2dispari, sempre più sostenibile

Ci impegniamo tutti i giorni per avere il minor impatto possibile sull’ambiente. Crediamo fermamente che la terra su cui viviamo è un dono che va preservato e pensiamo costantemente a farlo per le future generazioni.

La Terra su cui viviamo non l'abbiamo ereditata dai nostri padri, l'abbiamo presa in prestito dai nostri figli

Cerchiamo costantemente fornitori con prodotti sostenibili. Cerchiamo di rendere ogni processo del nostro lavoro più sostenibile. Siamo ancora lontani dall’essere 100% sostenibili perciò chiediamo il tuo aiuto per migliorarci, se vedi che facciamo qualcosa di sbagliato… non farti problemi e diccelo!

1. sito a emissioni 0

Ma perché un sito inquina? Il web inquina l’ambiente consumando notevoli quantità di energia elettrica: in questo modo contribuisce indirettamente alle emissioni di CO2 e dei gas ad effetto serra, responsabili del cambiamento climatico. Noi ogni anno versiamo una somma che consente di piantare degli alberi per cercare di compensare.

2. darkmode

stiamo trasformando il nostro sito, pagina dopo pagina, in “darkmode” cioè stiamo sostituendo lo sfondo da chiaro a scuro. Perché? Ovviamente c’è anche una motivazione estetica (rende il sito coerente con il resto della nostra immagine aziendale). Poi c’è il famoso motivo che fa riposare gli occhi, ma noi non siamo Wikipedia perciò nemmeno questo è un motivo trainante. Il vero motivo è che uno sfondo bianco “accende” completamente le lucette (pixel) del vostro monitor facendo così consumare più corrente al vostro pc/mac, mentre uno sfondo scuro fa risparmiare. Sappiamo che questo non farà una differenza sostanziale nella lotta al cambiamento climatico, visto che il nostro sito non ha milioni di visualizzazioni, ma è un messaggio, è quello che ognuno di noi può fare nel suo piccolo. Tutti insieme possiamo fare la differenza.

3. prodotti

ogni giorno ci sforziamo a far acquistare ai nostri clienti prodotti che rispettino l’ambiente e i diritti umani, come ad esempio le magliette in cotone organico. si tratta di un processo lento, di indottrinamento, che sicuramente fa spendere molto del nostro tempo ma che un giorno ripagherà i nostri figli. ad oggi abbiamo interi cataloghi di prodotti sostenibili e ne aggiungiamo costantemente altri cercando sul web, nelle fiere e in ogni occasione possibile.

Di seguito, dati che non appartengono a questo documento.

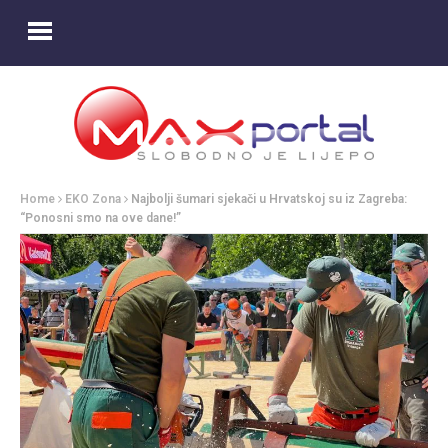
Home
EKO Zona
Najbolji šumari sjekači u Hrvatskoj su iz Zagreba:
“Ponosni smo na ove dane!”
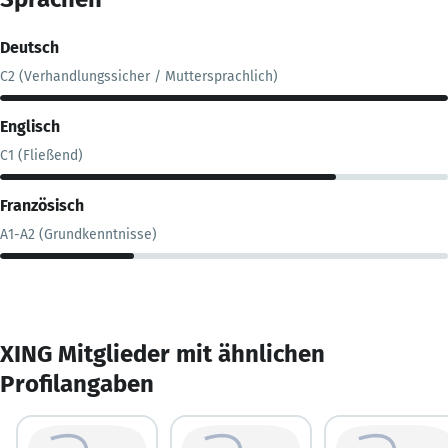
Deutsch
C2 (Verhandlungssicher / Muttersprachlich)
Englisch
C1 (Fließend)
Französisch
A1-A2 (Grundkenntnisse)
XING Mitglieder mit ähnlichen
Profilangaben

La raccolta differenziata è una grande conquista ma noi pensiamo che se si riesce ad evitare a monte la creazione di rifiuti è ancora più facile ed economico.

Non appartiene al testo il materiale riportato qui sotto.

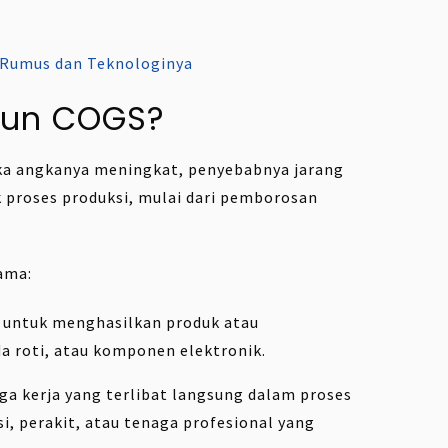
 Rumus dan Teknologinya
sun COGS?
ika angkanya meningkat, penyebabnya jarang
ik proses produksi, mulai dari pemborosan
ama:
n untuk menghasilkan produk atau
da roti, atau komponen elektronik.
aga kerja yang terlibat langsung dalam proses
i, perakit, atau tenaga profesional yang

Esiste una vera e propria corrente di pensiero chiamata “zero waste” che ci piace moltissimo ma noi preferiamo parlare di “meno spreco” perché si sa, siamo umani, e pensare di produrre zero rifiuti ci sembra un traguardo molto lontano, preferiamo essere realistici e porci un obbiettivo più alla nostra portata. Nella gestione aziendale è risaputo che i compiti (task) grandi vanno divisi in compiti più piccoli che possono essere portati a termine in minor tempo e dare così soddisfazione a chi li completa, quella soddisfazione che motiva a continuare. Se sei d’accordo con noi aiutaci ad aggiungere informazioni e spunti per arricchire questa pagina!

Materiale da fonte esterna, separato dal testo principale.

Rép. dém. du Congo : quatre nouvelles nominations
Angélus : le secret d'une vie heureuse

In Europa l’Italia detiene il primato nel consumo individuale di acqua in bottiglia: in media 206 litri pro-capite all’anno

Giusto per darti un'idea

L’immagine seguente rappresenta, a grandi linee, il consumo di bottiglie di plastica di una singola persona in 1 anno. Assurdo no?

Facciamo un esempio pratico: se hai 30 dipendenti e gli regali una borraccia personalizzata a testa, che useranno almeno per 5 anni, eviterai lo smaltimento di circa 30.000 bottigliette, praticamente una montagna di plastica!!!